The reason consciousness ceaselessly explores possibilities may be rooted in mathematics. A system cannot fully model itself, creating an infinite loop of self-discovery. Furthermore, Cantor's discovery of an infinite hierarchy of ever-larger infinities means the potential space for exploration is fundamentally unending.
In humans, learning a new skill is a highly conscious process that becomes unconscious once mastered. This suggests a link between learning and consciousness. The error signals and reward functions in machine learning could be computational analogues to the valenced experiences (pain/pleasure) that drive biological learning.
Our current computation, based on Turing machines, is limited to "computable functions." However, mathematics shows this set is a smaller, countable infinity compared to the vast, larger infinity of non-computable functions. This implies our current simulations barely scratch the surface of what is mathematically possible.
Consciousness isn't an emergent property of computation. Instead, physical systems like brains—or potentially AI—act as interfaces. Creating a conscious AI isn't about birthing a new awareness from silicon, but about engineering a system that opens a new "portal" into the fundamental network of conscious agents that already exists outside spacetime.

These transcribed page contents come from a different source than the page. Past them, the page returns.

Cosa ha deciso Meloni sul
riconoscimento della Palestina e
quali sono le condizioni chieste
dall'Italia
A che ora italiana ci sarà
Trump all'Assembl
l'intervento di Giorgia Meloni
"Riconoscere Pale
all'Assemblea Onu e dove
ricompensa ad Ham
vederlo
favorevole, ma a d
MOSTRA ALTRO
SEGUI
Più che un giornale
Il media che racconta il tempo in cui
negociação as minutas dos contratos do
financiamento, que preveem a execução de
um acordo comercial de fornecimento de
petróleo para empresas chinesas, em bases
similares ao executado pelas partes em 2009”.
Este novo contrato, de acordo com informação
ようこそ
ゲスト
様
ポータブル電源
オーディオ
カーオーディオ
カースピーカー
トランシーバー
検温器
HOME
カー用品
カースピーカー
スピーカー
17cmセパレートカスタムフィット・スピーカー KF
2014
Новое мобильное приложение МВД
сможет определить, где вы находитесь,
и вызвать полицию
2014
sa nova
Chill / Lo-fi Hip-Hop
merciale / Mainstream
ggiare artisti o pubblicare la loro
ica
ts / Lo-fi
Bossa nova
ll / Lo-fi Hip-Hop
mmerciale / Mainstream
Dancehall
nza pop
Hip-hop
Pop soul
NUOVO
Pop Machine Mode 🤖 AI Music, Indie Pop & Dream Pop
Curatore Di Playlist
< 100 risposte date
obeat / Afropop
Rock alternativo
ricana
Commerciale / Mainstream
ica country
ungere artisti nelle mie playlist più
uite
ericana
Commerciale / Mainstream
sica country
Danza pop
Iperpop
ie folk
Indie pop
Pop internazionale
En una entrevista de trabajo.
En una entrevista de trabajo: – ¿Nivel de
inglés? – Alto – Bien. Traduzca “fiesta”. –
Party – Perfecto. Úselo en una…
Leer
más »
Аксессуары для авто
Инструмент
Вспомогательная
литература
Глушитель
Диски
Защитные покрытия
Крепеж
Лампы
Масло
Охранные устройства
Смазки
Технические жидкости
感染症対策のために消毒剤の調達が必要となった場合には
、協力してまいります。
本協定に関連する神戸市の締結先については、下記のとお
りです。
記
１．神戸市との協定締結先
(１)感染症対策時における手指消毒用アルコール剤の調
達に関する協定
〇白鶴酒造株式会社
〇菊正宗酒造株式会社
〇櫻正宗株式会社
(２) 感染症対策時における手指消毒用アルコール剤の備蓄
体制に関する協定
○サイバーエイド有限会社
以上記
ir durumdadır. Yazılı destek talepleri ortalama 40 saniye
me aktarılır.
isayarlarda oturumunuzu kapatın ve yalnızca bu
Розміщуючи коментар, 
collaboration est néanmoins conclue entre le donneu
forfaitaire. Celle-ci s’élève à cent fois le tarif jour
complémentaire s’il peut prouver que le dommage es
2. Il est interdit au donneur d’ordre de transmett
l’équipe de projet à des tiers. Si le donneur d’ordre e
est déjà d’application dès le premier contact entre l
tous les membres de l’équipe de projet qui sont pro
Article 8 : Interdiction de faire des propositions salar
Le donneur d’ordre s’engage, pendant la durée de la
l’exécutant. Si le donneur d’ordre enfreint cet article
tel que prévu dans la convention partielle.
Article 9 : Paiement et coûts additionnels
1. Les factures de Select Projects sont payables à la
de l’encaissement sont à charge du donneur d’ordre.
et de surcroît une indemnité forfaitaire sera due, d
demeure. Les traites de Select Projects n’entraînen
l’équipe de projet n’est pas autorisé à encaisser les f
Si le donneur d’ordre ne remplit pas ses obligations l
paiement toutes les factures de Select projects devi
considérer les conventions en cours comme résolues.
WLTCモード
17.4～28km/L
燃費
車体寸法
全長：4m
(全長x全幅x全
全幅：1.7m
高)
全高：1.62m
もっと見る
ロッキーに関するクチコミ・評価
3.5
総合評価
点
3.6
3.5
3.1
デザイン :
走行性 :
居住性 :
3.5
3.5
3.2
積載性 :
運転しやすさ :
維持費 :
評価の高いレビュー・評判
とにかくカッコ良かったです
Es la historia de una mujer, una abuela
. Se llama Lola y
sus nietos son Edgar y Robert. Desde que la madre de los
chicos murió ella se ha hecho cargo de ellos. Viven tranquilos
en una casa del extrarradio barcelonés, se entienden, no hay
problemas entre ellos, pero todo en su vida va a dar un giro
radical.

The simulation of space-time and its physical laws are not arbitrary; they are essential constraints. These rules create the context required for consciousness to explore its possibilities and for subjective experiences (qualia) to become meaningful. Without limitations, there is no context for feeling.
Physicists are finding structures beyond spacetime (e.g., amplituhedra) defined by permutations. Hoffman's theory posits these structures are the statistical, long-term behavior of a vast network of conscious agents. Physics and consciousness research are unknowingly meeting in the middle, describing the same underlying reality from opposite directions.
If any civilization can create a convincing simulation, and those simulations can create their own simulations, the number of simulated realities would vastly outnumber the single "base reality." This makes it statistically probable that we are living inside one of the countless nested simulations rather than the original one.
The process of an AI like Stable Diffusion creating a coherent image by finding patterns within a vast possibility space of random noise serves as a powerful analogy. It illustrates how consciousness might render a structured reality by selecting and solidifying possibilities from an infinite field of potential experiences.
Since math describes the structure of consciousness, and Gödel's theorem proves math is infinitely explorable, consciousness itself must be engaged in a never-ending exploration of its own possibilities. This provides a fundamental "why" for existence, replacing biological drives that only exist within our perceptual "headset."
A novel answer to the Fermi Paradox (why we haven't met aliens) is that any sufficiently advanced civilization inevitably finds creating infinite, engaging virtual worlds more compelling and energy-efficient than interstellar travel. AI is the technology that will lead humanity down this same path of virtual exploration.
Hoffman's model proposes that consciousness is not a product of the physical brain within space-time. Instead, consciousness is the fundamental building block of all existence, and space-time itself is an emergent phenomenon—a "headset" or user interface—that is created by and within consciousness.